Rasul Paulus, pernah menulis ke jemaat di Korintus:"Orang-orang Yahudi menghendaki tanda dan orang-orang Yunani mencari hikmat, tetapi kami memberitakan Kristus yang disalibkan untuk orang-orang Yahudi suatu batu sandungan dan untuk orang-orang bukan Yahudi suatu kebodohan." (1 Kor 1:22-23).

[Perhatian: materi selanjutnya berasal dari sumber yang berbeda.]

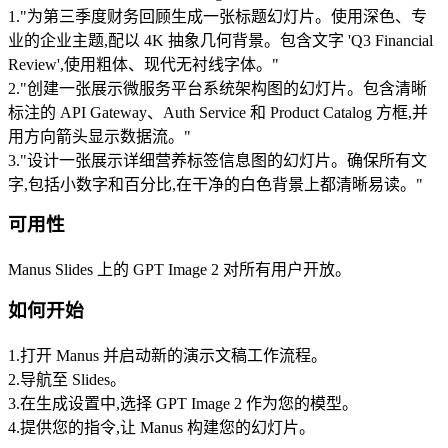
1
.
"为第三季度财务回顾生成一张标题幻灯片。使用深色、专
业的企业主题,配以 4K 抽象几何背景。包含文字 'Q3 Financial 
Review',使用粗体、现代无衬线字体。"
2
.
"创建一张展示微服务平台系统架构图的幻灯片。包含清晰
标注的 API Gateway、Auth Service 和 Product Catalog 方框,并
用方向箭头显示数据流。"
3
.
"设计一张展示详细营养标签信息图的幻灯片。确保所有文
字,包括小数字和百分比,在干净的白色背景上都清晰易读。"
可用性
Manus Slides 上的 GPT Image 2 对所有用户开放。
如何开始
1
.
打开 Manus 并启动新的演示文稿工作流程。
2
.
导航至 
Slides
。
3
.
在生成设置中,选择 
GPT Image 2
 作为您的模型。
4
.
提供您的指令,让 Manus 构建您的幻灯片。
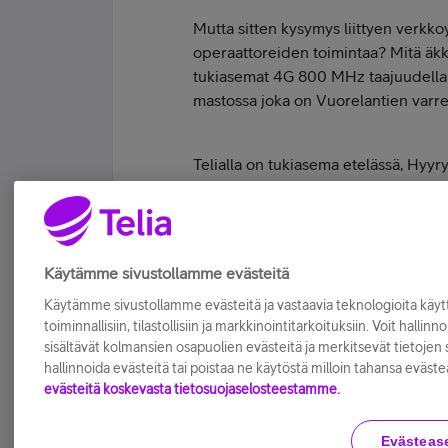
Mutta sitten kysymys liittyen verkkoy
operaattoreiden toimintaa? Mitä äkkiä 
tukiasemat 4G 800 MHz taajuudella k
mastossa joka on Vuorelantien varrel
Telialla on tukiasema etelässä, Hyyr
MHz. Jos voit kokeilla taajuuslukkoa
Tykkää
Käytämme sivustollamme evästeitä
Käytämme sivustollamme evästeitä ja vastaavia teknologioita kä
toiminnallisiin, tilastollisiin ja markkinointitarkoituksiin. Voit hallinn
sisältävät kolmansien osapuolien evästeitä ja merkitsevät tietojen si
hallinnoida evästeitä tai poistaa ne käytöstä milloin tahansa eväste
evästeitä koskevasta tietosuojaselosteestamme.
Evästeas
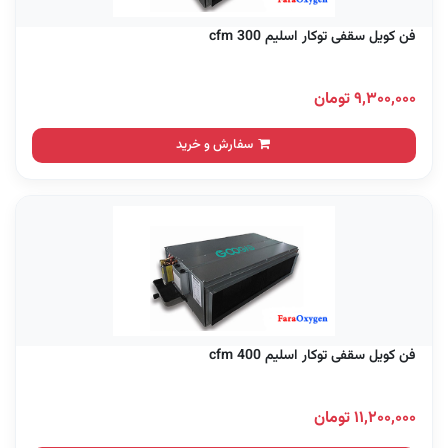
فن کویل سقفی توکار اسلیم 300 cfm
۹,۳۰۰,۰۰۰ تومان
سفارش و خرید
فن کویل سقفی توکار اسلیم 400 cfm
۱۱,۲۰۰,۰۰۰ تومان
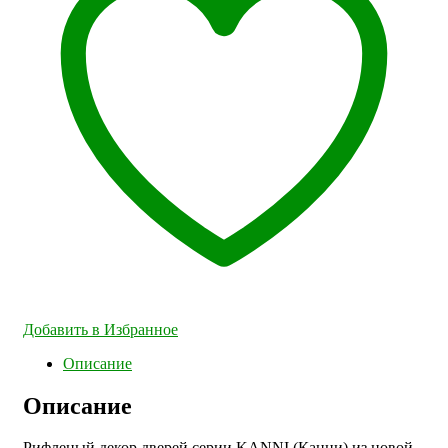
Добавить в Избранное
Описание
Описание
Рифленый декор дверей серии KANNI (Канни) из новой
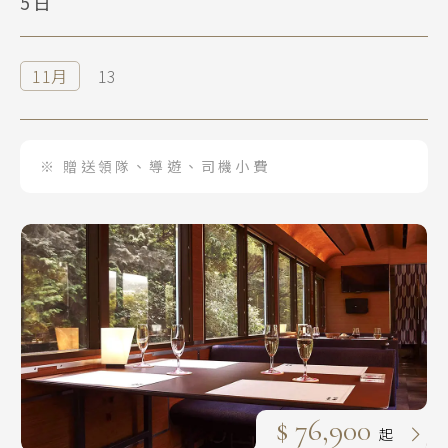
5日
11月
13
※ 贈送領隊、導遊、司機小費
$ 76,900
起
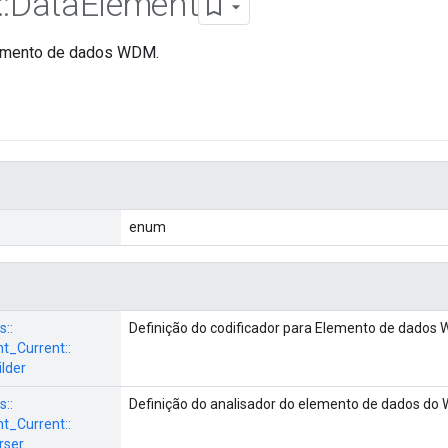
::
Data
Element
lemento de dados WDM.
enum
s::
Definição do codificador para Elemento de dados
_Current::
ilder
s::
Definição do analisador do elemento de dados do
_Current::
rser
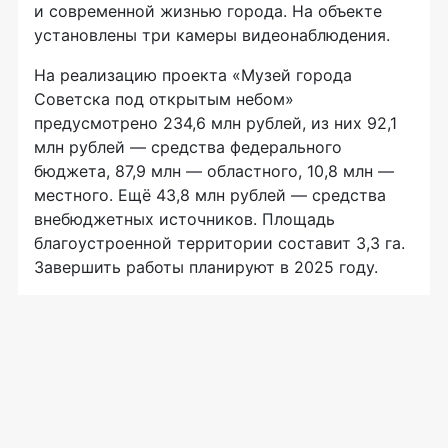
и современной жизнью города. На объекте
установлены три камеры видеонаблюдения.
На реализацию проекта «Музей города
Советска под открытым небом»
предусмотрено 234,6 млн рублей, из них 92,1
млн рублей — средства федерального
бюджета, 87,9 млн — областного, 10,8 млн —
местного. Ещё 43,8 млн рублей — средства
внебюджетных источников. Площадь
благоустроенной территории составит 3,3 га.
Завершить работы планируют в 2025 году.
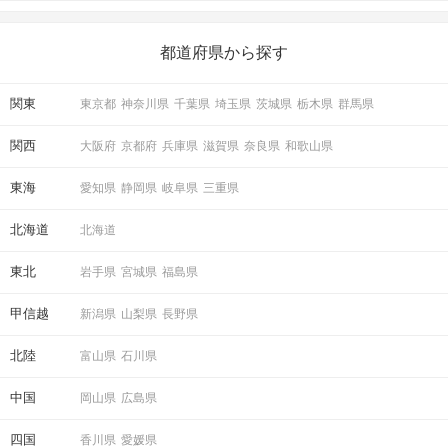
いことを始めましょう！ いますぐ楽しい気分になれる対処法か
ら、恋愛・自分磨き・趣味などジャンル別の楽しいことまで、16
の楽しいことアイデアを集めました♪ いままさに楽しいことを探し
都道府県から探す
ている方は必見です。
関東
東京都
神奈川県
千葉県
埼玉県
茨城県
栃木県
群馬県
関西
大阪府
京都府
兵庫県
滋賀県
奈良県
和歌山県
東海
愛知県
静岡県
岐阜県
三重県
北海道
北海道
最終投票！
東北
岩手県
宮城県
福島県
アピールタイムの「いいね」も参考にして
気になったお相手へご投票ください♪
甲信越
新潟県
山梨県
長野県
連絡先送信システムは
パーティー終了まで利用可能。
北陸
富山県
石川県
メールアドレスやLINE IDを送れます。
パーティー終了後に進展があるかも♡
中国
岡山県
広島県
STEP5
結果発表
四国
香川県
愛媛県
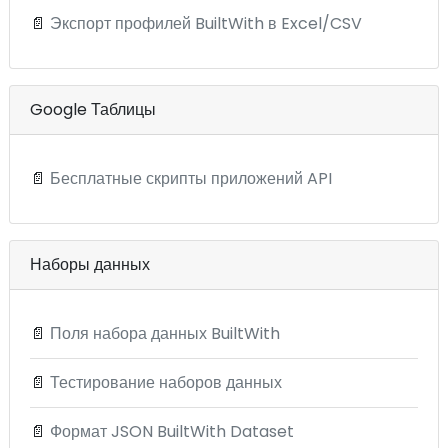
📄
Экспорт профилей BuiltWith в Excel/CSV
Google Таблицы
📄
Бесплатные скрипты приложений API
Наборы данных
📄
Поля набора данных BuiltWith
📄
Тестирование наборов данных
📄
Формат JSON BuiltWith Dataset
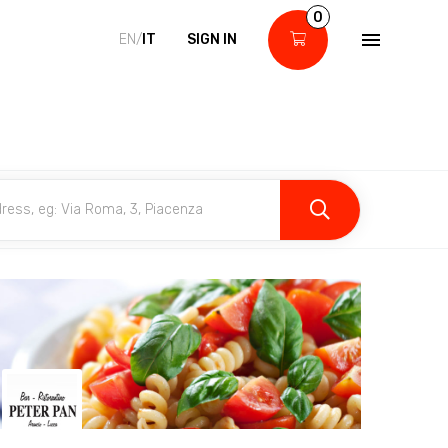
0
EN/
IT
SIGN IN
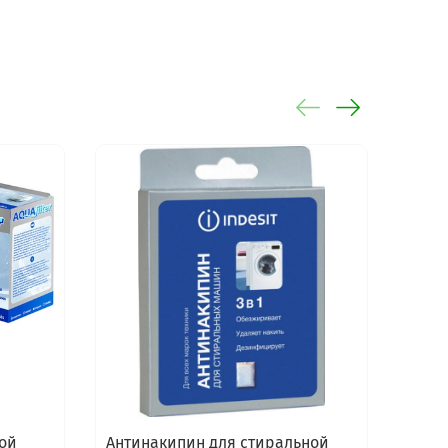
ой
Антинакипин для стиральной
Сред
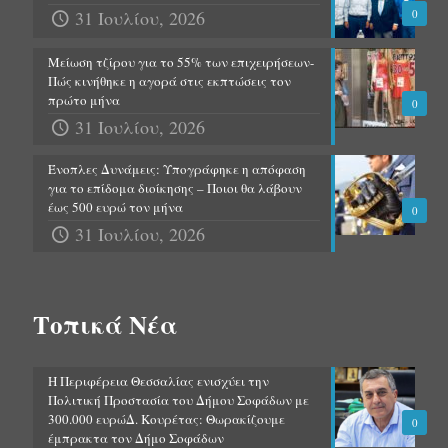
31 Ιουλίου, 2026
0
Μείωση τζίρου για το 55% των επιχειρήσεων-
Πώς κινήθηκε η αγορά στις εκπτώσεις τον
πρώτο μήνα
0
31 Ιουλίου, 2026
Ένοπλες Δυνάμεις: Υπογράφηκε η απόφαση
για το επίδομα διοίκησης – Ποιοι θα λάβουν
έως 500 ευρώ τον μήνα
0
31 Ιουλίου, 2026
Τοπικά Νέα
Η Περιφέρεια Θεσσαλίας ενισχύει την
Πολιτική Προστασία του Δήμου Σοφάδων με
300.000 ευρώΔ. Κουρέτας: Θωρακίζουμε
0
έμπρακτα τον Δήμο Σοφάδων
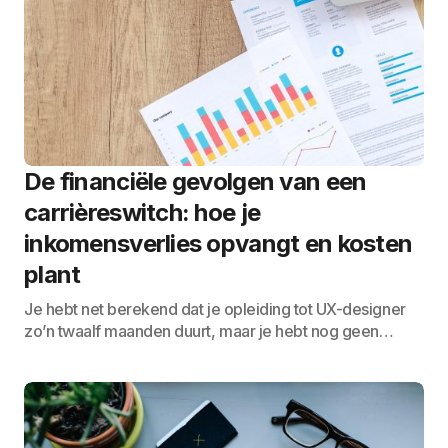
De financiële gevolgen van een
carrièreswitch: hoe je
inkomensverlies opvangt en kosten
plant
Je hebt net berekend dat je opleiding tot UX-designer
zo’n twaalf maanden duurt, maar je hebt nog geen…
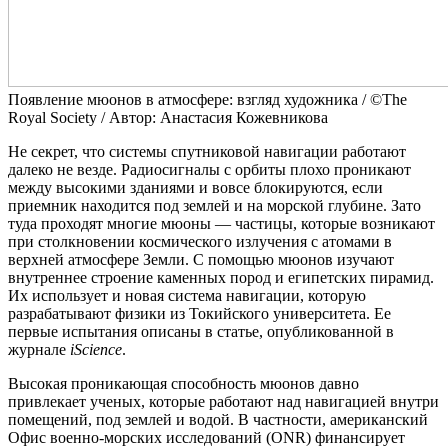
Появление мюонов в атмосфере: взгляд художника / ©The
Royal Society / Автор: Анастасия Кожевникова
Не секрет, что системы спутниковой навигации работают
далеко не везде. Радиосигналы с орбиты плохо проникают
между высокими зданиями и вовсе блокируются, если
приемник находится под землей и на морской глубине. Зато
туда проходят многие мюоны — частицы, которые возникают
при столкновении космического излучения с атомами в
верхней атмосфере Земли. С помощью мюонов изучают
внутреннее строение каменных пород и египетских пирамид.
Их использует и новая система навигации, которую
разрабатывают физики из Токийского университета. Ее
первые испытания описаны в статье, опубликованной в
журнале
iScience
.
Высокая проникающая способность мюонов давно
привлекает ученых, которые работают над навигацией внутри
помещений, под землей и водой. В частности, американский
Офис военно-морских исследований (ONR) финансирует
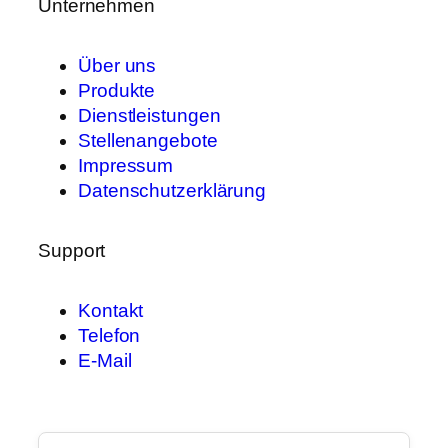
Unternehmen
Über uns
Produkte
Dienstleistungen
Stellenangebote
Impressum
Datenschutzerklärung
Support
Kontakt
Telefon
E-Mail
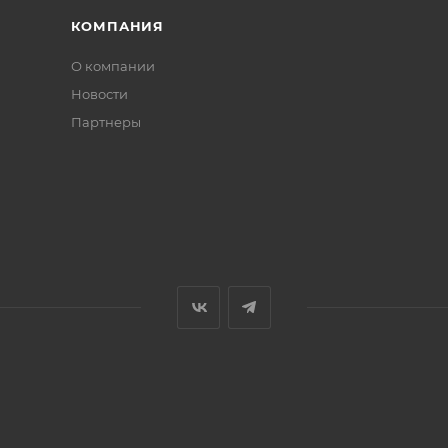
КОМПАНИЯ
О компании
Новости
Партнеры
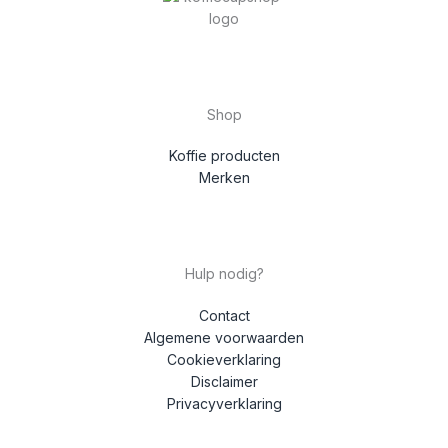
Shop
Koffie producten
Merken
Hulp nodig?
Contact
Algemene voorwaarden
Cookieverklaring
Disclaimer
Privacyverklaring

Kota Korintus ada di Yunani, tentu tahu dengan segala mitos seperti film "Immortal". Filsafat Yunani yang begitu kuat memenuhi pikiran orang-orang Yunani dimana para dewa digambarkan sebagai suatu sosok yang jauh diatas kehidupan manusia yang mempengaruhi kehidupan manusia dan ditakuti sehingga pemujaan bagi mereka dinyatakan dalam banyaknya kuil-kuil untuk menjaga agar mereka tidak murka terhadap manusia dengan segala ritual-ritualnya. Para dewa digambarkan seperti penonton yang melihat panggung dunia dengan segala hiruk-pikuknya. Sepertinya mereka memegang teguh hukum dimana para dewa tidak boleh campur tangan urusan manusia. Keterlibatan mereka hanya sewaktu-waktu kalau mereka menginginkannya dengan suatu kejadian yang spektakuler. Tiba-tiba terjadi tsunami dari laut yang menggulingkan kapal yang berisi tentara untuk menyelamatkan manusia yang dilindunginya.
Tampilan para dewa pun digambarkan seperti prajurit perang yang siap membunuh siapa saja yang melawan kehendak mereka. Sosok yang perkasa yang penuh dengan kekuatan untuk menghancurkan musuh.
Pribadi yang digambarkan sebagai para dewa itu tentu saja tercermin sebagai perwujudan iman mereka (orang Yunani) bahwa yang perkasa, tangguh dan tak takut menyerah adalah pribadi yang besar. Yang tentunya dipastikan menang atas apa saja. Pertumpahan darah, kesadisan dan tekanan bagi yang lemah adalah bagian tak terpisahkan dari kekuatan yang perkasa. Untuk menjaga yang lemah diperlukan sosok yang perkasa juga. Keperkasaan dihadapi dengan keperkasaan. Kekuatan dilawan dengan kekuatan. Tidak ada tempat bagi orang lemah dalam peperangan.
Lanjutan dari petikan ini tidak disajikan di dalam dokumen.